(Stored dataset items)
........

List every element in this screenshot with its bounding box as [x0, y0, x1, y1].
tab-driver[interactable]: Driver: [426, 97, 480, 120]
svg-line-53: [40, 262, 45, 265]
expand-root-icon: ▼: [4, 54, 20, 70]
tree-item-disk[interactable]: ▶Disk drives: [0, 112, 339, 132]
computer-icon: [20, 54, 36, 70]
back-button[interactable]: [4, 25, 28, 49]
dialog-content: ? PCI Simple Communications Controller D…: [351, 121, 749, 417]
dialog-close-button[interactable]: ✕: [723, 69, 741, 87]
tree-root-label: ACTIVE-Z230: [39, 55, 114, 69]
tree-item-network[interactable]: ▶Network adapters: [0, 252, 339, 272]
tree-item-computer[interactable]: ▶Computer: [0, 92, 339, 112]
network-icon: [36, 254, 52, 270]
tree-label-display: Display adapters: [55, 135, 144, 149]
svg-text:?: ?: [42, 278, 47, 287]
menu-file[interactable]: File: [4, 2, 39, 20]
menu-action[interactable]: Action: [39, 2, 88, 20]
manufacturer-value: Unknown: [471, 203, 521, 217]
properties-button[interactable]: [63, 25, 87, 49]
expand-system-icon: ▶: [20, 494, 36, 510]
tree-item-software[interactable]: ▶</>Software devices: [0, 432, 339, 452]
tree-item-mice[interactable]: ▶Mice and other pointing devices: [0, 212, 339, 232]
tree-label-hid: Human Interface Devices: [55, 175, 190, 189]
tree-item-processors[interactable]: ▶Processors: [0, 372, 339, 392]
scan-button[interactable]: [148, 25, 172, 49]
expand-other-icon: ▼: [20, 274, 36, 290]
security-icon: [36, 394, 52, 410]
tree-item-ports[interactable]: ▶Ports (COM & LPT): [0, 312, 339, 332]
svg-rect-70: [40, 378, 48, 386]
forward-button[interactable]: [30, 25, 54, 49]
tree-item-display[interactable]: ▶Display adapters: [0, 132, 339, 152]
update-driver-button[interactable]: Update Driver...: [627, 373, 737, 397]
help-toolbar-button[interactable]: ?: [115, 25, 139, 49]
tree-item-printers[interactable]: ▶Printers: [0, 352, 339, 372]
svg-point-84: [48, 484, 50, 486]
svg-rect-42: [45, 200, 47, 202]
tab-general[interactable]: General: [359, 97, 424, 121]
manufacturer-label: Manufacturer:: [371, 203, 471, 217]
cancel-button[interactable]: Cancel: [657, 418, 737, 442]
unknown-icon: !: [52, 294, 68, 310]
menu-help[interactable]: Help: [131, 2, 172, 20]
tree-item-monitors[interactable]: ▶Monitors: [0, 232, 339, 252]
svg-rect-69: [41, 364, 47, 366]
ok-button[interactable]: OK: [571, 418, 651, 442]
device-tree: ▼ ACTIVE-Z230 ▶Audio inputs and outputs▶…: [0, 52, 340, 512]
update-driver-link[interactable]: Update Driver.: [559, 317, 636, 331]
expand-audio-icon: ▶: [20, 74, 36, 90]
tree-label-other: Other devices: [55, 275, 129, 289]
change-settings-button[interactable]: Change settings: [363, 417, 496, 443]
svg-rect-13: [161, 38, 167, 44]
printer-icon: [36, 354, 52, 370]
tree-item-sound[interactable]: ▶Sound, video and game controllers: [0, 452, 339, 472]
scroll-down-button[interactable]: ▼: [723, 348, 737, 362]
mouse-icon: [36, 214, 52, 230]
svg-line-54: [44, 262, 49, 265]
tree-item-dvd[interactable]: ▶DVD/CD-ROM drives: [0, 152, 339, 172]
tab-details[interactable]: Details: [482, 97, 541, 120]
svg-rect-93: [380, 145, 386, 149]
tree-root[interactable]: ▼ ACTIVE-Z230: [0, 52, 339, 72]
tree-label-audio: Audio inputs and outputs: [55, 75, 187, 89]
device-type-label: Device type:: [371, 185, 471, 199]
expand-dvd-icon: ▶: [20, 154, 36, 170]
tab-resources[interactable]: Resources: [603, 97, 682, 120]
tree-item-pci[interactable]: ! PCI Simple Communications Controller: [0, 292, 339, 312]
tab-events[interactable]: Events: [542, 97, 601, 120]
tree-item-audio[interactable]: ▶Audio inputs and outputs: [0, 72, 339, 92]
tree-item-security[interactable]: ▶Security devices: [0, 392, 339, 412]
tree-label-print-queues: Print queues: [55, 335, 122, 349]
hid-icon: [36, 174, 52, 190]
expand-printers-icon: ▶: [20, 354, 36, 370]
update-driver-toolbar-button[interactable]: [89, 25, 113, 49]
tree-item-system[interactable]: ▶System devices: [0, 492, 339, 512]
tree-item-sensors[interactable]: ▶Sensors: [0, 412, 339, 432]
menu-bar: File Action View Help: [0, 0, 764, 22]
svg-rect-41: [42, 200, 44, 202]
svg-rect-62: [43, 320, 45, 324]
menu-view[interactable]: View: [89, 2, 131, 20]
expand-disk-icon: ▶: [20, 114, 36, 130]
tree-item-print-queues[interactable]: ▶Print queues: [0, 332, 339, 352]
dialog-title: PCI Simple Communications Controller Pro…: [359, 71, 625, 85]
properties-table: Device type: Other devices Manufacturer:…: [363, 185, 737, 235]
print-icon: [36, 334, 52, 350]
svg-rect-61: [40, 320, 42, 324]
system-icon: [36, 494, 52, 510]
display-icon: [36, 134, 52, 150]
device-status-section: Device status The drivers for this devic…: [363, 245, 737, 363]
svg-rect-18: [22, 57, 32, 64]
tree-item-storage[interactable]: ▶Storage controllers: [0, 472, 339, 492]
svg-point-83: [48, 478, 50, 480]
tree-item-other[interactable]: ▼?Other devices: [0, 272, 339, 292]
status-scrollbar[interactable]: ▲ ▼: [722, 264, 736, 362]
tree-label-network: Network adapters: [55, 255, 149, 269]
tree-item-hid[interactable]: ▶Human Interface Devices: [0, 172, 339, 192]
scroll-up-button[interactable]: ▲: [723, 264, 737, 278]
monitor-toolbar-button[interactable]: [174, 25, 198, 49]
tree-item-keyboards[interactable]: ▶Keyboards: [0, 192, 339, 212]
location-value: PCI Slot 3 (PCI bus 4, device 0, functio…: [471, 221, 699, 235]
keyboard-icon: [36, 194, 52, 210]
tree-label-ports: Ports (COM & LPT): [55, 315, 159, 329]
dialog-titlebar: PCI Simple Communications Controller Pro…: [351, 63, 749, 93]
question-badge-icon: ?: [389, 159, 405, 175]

........

- _Problem to solve_: Repeat the data verbatim, line after line, leaving nothing out.

- _Written answer_:
List every element in this screenshot with its bounding box as [x0, y0, x1, y1].
tab-driver[interactable]: Driver: [426, 97, 480, 120]
svg-line-53: [40, 262, 45, 265]
expand-root-icon: ▼: [4, 54, 20, 70]
tree-item-disk[interactable]: ▶Disk drives: [0, 112, 339, 132]
computer-icon: [20, 54, 36, 70]
back-button[interactable]: [4, 25, 28, 49]
dialog-content: ? PCI Simple Communications Controller D…: [351, 121, 749, 417]
dialog-close-button[interactable]: ✕: [723, 69, 741, 87]
tree-root-label: ACTIVE-Z230: [39, 55, 114, 69]
tree-item-network[interactable]: ▶Network adapters: [0, 252, 339, 272]
tree-item-computer[interactable]: ▶Computer: [0, 92, 339, 112]
network-icon: [36, 254, 52, 270]
tree-label-display: Display adapters: [55, 135, 144, 149]
svg-text:?: ?: [42, 278, 47, 287]
menu-file[interactable]: File: [4, 2, 39, 20]
menu-action[interactable]: Action: [39, 2, 88, 20]
manufacturer-value: Unknown: [471, 203, 521, 217]
properties-button[interactable]: [63, 25, 87, 49]
expand-system-icon: ▶: [20, 494, 36, 510]
tree-item-software[interactable]: ▶</>Software devices: [0, 432, 339, 452]
tree-item-mice[interactable]: ▶Mice and other pointing devices: [0, 212, 339, 232]
tree-label-hid: Human Interface Devices: [55, 175, 190, 189]
tree-item-processors[interactable]: ▶Processors: [0, 372, 339, 392]
scan-button[interactable]: [148, 25, 172, 49]
expand-other-icon: ▼: [20, 274, 36, 290]
security-icon: [36, 394, 52, 410]
tree-item-ports[interactable]: ▶Ports (COM & LPT): [0, 312, 339, 332]
svg-rect-70: [40, 378, 48, 386]
forward-button[interactable]: [30, 25, 54, 49]
tree-item-display[interactable]: ▶Display adapters: [0, 132, 339, 152]
update-driver-button[interactable]: Update Driver...: [627, 373, 737, 397]
help-toolbar-button[interactable]: ?: [115, 25, 139, 49]
tree-item-printers[interactable]: ▶Printers: [0, 352, 339, 372]
svg-point-84: [48, 484, 50, 486]
svg-rect-42: [45, 200, 47, 202]
tab-general[interactable]: General: [359, 97, 424, 121]
manufacturer-label: Manufacturer:: [371, 203, 471, 217]
cancel-button[interactable]: Cancel: [657, 418, 737, 442]
unknown-icon: !: [52, 294, 68, 310]
menu-help[interactable]: Help: [131, 2, 172, 20]
tree-item-monitors[interactable]: ▶Monitors: [0, 232, 339, 252]
svg-rect-69: [41, 364, 47, 366]
ok-button[interactable]: OK: [571, 418, 651, 442]
device-tree: ▼ ACTIVE-Z230 ▶Audio inputs and outputs▶…: [0, 52, 340, 512]
update-driver-link[interactable]: Update Driver.: [559, 317, 636, 331]
expand-audio-icon: ▶: [20, 74, 36, 90]
tree-label-other: Other devices: [55, 275, 129, 289]
change-settings-button[interactable]: Change settings: [363, 417, 496, 443]
svg-rect-13: [161, 38, 167, 44]
printer-icon: [36, 354, 52, 370]
tree-item-sound[interactable]: ▶Sound, video and game controllers: [0, 452, 339, 472]
scroll-down-button[interactable]: ▼: [723, 348, 737, 362]
mouse-icon: [36, 214, 52, 230]
svg-line-54: [44, 262, 49, 265]
tree-item-dvd[interactable]: ▶DVD/CD-ROM drives: [0, 152, 339, 172]
tab-details[interactable]: Details: [482, 97, 541, 120]
svg-rect-93: [380, 145, 386, 149]
tree-root[interactable]: ▼ ACTIVE-Z230: [0, 52, 339, 72]
tree-label-audio: Audio inputs and outputs: [55, 75, 187, 89]
device-type-label: Device type:: [371, 185, 471, 199]
expand-dvd-icon: ▶: [20, 154, 36, 170]
tab-resources[interactable]: Resources: [603, 97, 682, 120]
tree-item-pci[interactable]: ! PCI Simple Communications Controller: [0, 292, 339, 312]
tab-events[interactable]: Events: [542, 97, 601, 120]
tree-item-audio[interactable]: ▶Audio inputs and outputs: [0, 72, 339, 92]
tree-item-security[interactable]: ▶Security devices: [0, 392, 339, 412]
tree-label-print-queues: Print queues: [55, 335, 122, 349]
hid-icon: [36, 174, 52, 190]
expand-printers-icon: ▶: [20, 354, 36, 370]
update-driver-toolbar-button[interactable]: [89, 25, 113, 49]
tree-item-system[interactable]: ▶System devices: [0, 492, 339, 512]
tree-item-sensors[interactable]: ▶Sensors: [0, 412, 339, 432]
menu-bar: File Action View Help: [0, 0, 764, 22]
svg-rect-41: [42, 200, 44, 202]
svg-rect-62: [43, 320, 45, 324]
menu-view[interactable]: View: [89, 2, 131, 20]
expand-disk-icon: ▶: [20, 114, 36, 130]
tree-item-print-queues[interactable]: ▶Print queues: [0, 332, 339, 352]
dialog-title: PCI Simple Communications Controller Pro…: [359, 71, 625, 85]
properties-table: Device type: Other devices Manufacturer:…: [363, 185, 737, 235]
print-icon: [36, 334, 52, 350]
svg-rect-61: [40, 320, 42, 324]
system-icon: [36, 494, 52, 510]
display-icon: [36, 134, 52, 150]
device-status-section: Device status The drivers for this devic…: [363, 245, 737, 363]
svg-rect-18: [22, 57, 32, 64]
tree-item-storage[interactable]: ▶Storage controllers: [0, 472, 339, 492]
svg-point-83: [48, 478, 50, 480]
tree-item-other[interactable]: ▼?Other devices: [0, 272, 339, 292]
status-scrollbar[interactable]: ▲ ▼: [722, 264, 736, 362]
tree-label-network: Network adapters: [55, 255, 149, 269]
tree-item-hid[interactable]: ▶Human Interface Devices: [0, 172, 339, 192]
scroll-up-button[interactable]: ▲: [723, 264, 737, 278]
monitor-toolbar-button[interactable]: [174, 25, 198, 49]
tree-item-keyboards[interactable]: ▶Keyboards: [0, 192, 339, 212]
location-value: PCI Slot 3 (PCI bus 4, device 0, functio…: [471, 221, 699, 235]
keyboard-icon: [36, 194, 52, 210]
tree-label-ports: Ports (COM & LPT): [55, 315, 159, 329]
dialog-titlebar: PCI Simple Communications Controller Pro…: [351, 63, 749, 93]
question-badge-icon: ?: [389, 159, 405, 175]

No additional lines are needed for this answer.